Task: Print the lines below exactly, beginning with the one that contains "Given the image: Segment" and stopping after the last line.
#### Dataset excerpts
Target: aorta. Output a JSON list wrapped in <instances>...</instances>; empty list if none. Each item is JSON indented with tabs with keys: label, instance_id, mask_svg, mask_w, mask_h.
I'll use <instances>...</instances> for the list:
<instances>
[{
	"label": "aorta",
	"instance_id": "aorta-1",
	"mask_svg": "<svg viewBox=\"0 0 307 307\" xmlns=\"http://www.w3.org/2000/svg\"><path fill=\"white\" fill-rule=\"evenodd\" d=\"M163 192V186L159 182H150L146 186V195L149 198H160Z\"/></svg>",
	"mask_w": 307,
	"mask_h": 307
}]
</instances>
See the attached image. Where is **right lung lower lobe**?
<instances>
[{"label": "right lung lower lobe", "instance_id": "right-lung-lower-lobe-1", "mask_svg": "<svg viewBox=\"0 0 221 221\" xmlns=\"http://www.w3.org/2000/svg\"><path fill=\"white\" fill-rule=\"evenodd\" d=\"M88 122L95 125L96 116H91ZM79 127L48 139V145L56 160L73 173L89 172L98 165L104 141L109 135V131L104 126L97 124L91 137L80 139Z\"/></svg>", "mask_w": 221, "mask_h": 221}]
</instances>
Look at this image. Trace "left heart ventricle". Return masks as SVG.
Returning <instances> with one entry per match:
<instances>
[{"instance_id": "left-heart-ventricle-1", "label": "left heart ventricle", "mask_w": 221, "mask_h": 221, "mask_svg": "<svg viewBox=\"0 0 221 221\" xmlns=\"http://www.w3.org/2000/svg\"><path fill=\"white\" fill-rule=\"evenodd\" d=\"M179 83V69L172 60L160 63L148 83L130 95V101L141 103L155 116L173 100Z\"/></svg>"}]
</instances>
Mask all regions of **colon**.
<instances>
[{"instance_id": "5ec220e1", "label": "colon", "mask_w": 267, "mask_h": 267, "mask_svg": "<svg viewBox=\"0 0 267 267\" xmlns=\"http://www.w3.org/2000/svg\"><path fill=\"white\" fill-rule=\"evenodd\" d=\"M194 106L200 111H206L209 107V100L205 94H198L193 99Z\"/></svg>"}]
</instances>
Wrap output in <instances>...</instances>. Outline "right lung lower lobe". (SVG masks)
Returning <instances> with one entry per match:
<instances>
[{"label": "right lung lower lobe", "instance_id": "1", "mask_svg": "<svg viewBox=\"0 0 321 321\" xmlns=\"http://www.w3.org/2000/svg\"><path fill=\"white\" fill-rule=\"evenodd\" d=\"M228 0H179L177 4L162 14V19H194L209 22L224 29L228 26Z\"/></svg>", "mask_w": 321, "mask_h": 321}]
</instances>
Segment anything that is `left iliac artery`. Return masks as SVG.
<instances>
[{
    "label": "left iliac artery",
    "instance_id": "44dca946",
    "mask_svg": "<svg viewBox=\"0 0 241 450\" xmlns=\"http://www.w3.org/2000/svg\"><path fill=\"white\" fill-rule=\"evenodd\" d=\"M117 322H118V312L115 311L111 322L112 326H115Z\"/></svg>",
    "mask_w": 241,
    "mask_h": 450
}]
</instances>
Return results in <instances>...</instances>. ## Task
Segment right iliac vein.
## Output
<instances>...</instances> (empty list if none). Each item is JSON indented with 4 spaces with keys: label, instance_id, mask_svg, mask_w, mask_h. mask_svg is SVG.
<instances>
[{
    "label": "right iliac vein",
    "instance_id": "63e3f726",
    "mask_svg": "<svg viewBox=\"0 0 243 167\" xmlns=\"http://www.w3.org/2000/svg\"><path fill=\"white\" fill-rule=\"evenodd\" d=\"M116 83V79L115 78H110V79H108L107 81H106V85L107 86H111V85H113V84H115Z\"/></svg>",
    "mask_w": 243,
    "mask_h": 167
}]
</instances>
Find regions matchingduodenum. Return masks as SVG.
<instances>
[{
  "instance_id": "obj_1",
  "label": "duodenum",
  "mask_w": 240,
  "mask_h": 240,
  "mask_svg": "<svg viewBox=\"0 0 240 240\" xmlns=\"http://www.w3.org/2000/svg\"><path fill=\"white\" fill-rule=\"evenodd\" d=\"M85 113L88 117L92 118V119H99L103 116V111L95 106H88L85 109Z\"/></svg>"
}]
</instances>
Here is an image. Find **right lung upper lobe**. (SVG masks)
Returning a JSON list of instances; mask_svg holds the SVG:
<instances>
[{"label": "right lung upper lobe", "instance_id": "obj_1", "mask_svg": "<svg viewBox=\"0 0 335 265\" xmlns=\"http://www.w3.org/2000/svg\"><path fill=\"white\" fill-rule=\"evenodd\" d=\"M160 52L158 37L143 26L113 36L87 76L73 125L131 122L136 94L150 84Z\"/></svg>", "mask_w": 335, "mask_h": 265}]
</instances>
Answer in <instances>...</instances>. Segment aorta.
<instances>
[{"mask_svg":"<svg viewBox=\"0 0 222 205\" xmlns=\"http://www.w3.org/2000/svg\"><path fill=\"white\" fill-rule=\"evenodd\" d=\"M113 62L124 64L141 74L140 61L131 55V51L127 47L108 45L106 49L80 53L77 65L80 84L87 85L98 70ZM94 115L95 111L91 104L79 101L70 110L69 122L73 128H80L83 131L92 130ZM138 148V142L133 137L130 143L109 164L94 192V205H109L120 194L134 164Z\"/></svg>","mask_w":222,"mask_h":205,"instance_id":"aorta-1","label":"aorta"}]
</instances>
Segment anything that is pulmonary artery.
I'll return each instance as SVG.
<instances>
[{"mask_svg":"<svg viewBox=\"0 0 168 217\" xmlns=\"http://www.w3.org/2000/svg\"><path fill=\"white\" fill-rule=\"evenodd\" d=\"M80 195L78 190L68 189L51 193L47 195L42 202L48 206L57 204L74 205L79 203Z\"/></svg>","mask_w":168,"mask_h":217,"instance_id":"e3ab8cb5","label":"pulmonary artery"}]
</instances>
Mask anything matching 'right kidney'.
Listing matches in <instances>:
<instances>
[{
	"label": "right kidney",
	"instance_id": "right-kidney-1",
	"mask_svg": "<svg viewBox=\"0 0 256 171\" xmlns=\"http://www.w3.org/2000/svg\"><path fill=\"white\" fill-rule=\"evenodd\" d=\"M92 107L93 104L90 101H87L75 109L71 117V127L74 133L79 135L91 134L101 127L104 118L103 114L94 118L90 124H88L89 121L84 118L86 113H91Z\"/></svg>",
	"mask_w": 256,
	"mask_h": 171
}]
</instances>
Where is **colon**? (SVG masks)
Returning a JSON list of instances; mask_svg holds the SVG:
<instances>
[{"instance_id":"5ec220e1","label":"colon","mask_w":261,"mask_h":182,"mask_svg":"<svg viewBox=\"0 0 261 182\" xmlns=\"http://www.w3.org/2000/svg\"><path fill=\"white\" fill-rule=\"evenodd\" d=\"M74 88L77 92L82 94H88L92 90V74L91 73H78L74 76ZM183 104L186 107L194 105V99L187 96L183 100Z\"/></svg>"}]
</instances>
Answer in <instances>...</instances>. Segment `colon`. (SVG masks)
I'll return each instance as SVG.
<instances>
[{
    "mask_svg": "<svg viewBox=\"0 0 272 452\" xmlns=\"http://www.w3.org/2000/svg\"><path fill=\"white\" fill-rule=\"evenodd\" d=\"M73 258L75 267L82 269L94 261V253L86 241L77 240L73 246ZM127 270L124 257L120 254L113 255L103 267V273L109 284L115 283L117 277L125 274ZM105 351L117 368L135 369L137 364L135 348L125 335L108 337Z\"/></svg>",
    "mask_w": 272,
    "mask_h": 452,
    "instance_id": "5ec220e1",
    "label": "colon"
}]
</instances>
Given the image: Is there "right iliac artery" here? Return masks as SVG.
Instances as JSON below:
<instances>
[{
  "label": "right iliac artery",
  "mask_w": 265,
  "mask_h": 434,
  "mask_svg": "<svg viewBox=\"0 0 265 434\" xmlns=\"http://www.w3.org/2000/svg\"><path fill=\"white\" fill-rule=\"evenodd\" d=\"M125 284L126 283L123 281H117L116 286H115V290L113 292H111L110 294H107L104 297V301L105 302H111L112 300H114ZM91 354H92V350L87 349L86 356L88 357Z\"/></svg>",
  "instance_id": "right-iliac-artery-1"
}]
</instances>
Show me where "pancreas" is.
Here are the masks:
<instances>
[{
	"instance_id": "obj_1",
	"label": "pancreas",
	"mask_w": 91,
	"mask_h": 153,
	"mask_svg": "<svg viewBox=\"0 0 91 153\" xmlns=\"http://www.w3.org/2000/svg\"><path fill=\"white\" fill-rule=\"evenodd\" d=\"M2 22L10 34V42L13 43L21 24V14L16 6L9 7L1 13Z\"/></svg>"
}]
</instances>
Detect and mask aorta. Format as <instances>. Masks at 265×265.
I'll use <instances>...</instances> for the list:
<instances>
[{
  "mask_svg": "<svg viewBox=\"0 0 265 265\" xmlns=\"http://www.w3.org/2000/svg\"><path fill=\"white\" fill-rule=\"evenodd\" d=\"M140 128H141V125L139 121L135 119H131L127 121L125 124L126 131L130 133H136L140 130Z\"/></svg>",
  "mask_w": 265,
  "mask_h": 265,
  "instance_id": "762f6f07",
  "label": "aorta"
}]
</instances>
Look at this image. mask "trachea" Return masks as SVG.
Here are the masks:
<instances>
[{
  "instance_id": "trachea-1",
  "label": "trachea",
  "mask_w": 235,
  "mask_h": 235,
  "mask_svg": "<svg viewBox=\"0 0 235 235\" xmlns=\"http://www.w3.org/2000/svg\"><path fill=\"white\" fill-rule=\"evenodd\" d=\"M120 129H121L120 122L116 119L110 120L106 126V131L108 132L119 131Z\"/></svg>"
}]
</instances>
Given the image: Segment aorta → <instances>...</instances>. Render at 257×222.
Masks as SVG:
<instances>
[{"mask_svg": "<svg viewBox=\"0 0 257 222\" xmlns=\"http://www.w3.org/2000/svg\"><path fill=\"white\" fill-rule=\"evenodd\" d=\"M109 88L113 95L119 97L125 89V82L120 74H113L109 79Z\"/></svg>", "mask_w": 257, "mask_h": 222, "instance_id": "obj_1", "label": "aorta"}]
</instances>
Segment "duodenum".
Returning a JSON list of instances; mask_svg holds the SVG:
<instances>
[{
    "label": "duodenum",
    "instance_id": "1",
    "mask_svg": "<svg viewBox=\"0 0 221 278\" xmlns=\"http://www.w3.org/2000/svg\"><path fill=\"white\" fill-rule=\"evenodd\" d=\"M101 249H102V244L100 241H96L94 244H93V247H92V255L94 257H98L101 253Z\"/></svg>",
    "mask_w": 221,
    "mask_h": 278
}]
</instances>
########
Finished exercise:
Given the image: Segment aorta → <instances>...</instances>. Render at 257×222.
Masks as SVG:
<instances>
[{"mask_svg": "<svg viewBox=\"0 0 257 222\" xmlns=\"http://www.w3.org/2000/svg\"><path fill=\"white\" fill-rule=\"evenodd\" d=\"M109 88L113 95L119 97L125 89V82L120 74H113L109 79Z\"/></svg>", "mask_w": 257, "mask_h": 222, "instance_id": "obj_1", "label": "aorta"}]
</instances>
Segment "duodenum".
Returning a JSON list of instances; mask_svg holds the SVG:
<instances>
[{
    "label": "duodenum",
    "instance_id": "1",
    "mask_svg": "<svg viewBox=\"0 0 221 278\" xmlns=\"http://www.w3.org/2000/svg\"><path fill=\"white\" fill-rule=\"evenodd\" d=\"M101 249H102V244L100 241H96L94 244H93V247H92V255L94 257H98L101 253Z\"/></svg>",
    "mask_w": 221,
    "mask_h": 278
}]
</instances>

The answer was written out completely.